Numerical simulation and parameter optimization of micromixer device using fuzzy logic technique.

The objective of this study is the design, simulation, and performance optimization of a micromixer device using the three input parameters of device structure, flow rate and diffusion coefficient of gold nanoparticles while the output parameters are concentration, velocity, pressure and time domain analysis. Each input parameter in the microfluidic chip influences the system output. The data were gathered through extensive study in order to optimize the diffusion control. The fuzzy logic approach is used to optimize the performance of the device with respect to the input parameters.
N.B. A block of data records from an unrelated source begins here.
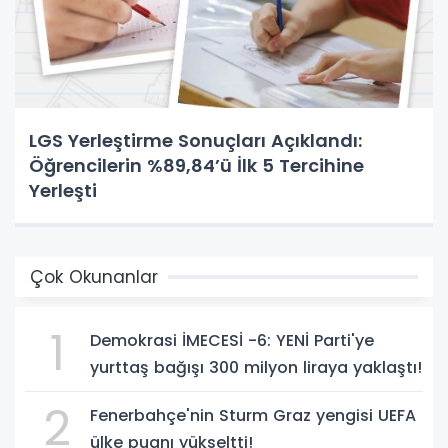
LGS Yerleştirme Sonuçları Açıklandı:
Öğrencilerin %89,84’ü İlk 5 Tercihine
Yerleşti
Çok Okunanlar
1
Demokrasi İMECESİ -6: YENİ Parti'ye
yurttaş bağışı 300 milyon liraya yaklaştı!
2
Fenerbahçe'nin Sturm Graz yengisi UEFA
ülke puanı yükseltti!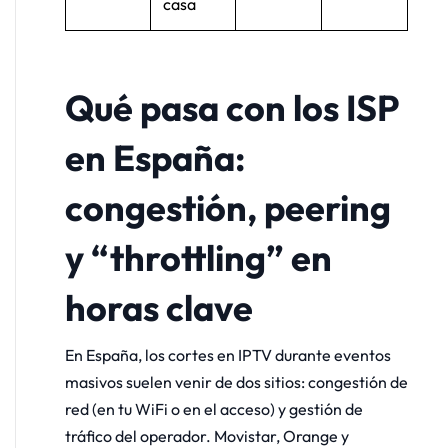
casa
Qué pasa con los ISP
en España:
congestión, peering
y “throttling” en
horas clave
En España, los cortes en IPTV durante eventos
masivos suelen venir de dos sitios: congestión de
red (en tu WiFi o en el acceso) y gestión de
tráfico del operador. Movistar, Orange y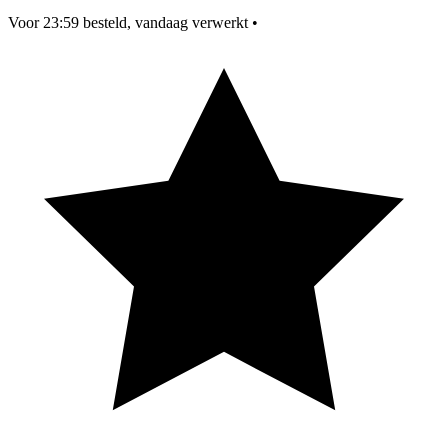
Voor 23:59 besteld, vandaag verwerkt
•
In this study, we have chosen three different flow rates of 1, 5, and 10 µL min-1, three different diffusion coefficient values of low, average and high diffusivity gold nanofluids (15.3 e-12, 15.3 e-11, 15.3 e-10 m2 s-1) which are used in three different shapes of micromixer device, Y-shaped straight channel micromixer, herringbone-shaped micromixer, and herringbone shape with obstacles micromixer, and we measured the output performance, such as mixing efficiency, pressure drop, concentration across the microchannel and time domain. The data were obtained by fuzzy logic analysis and it was found that the herringbone shape with obstacles micromixer shows 100% mixing efficiency within a short duration of 5000 µm, and complete mixing was achieved within 10 seconds with a low pressure drop of 128 Pa.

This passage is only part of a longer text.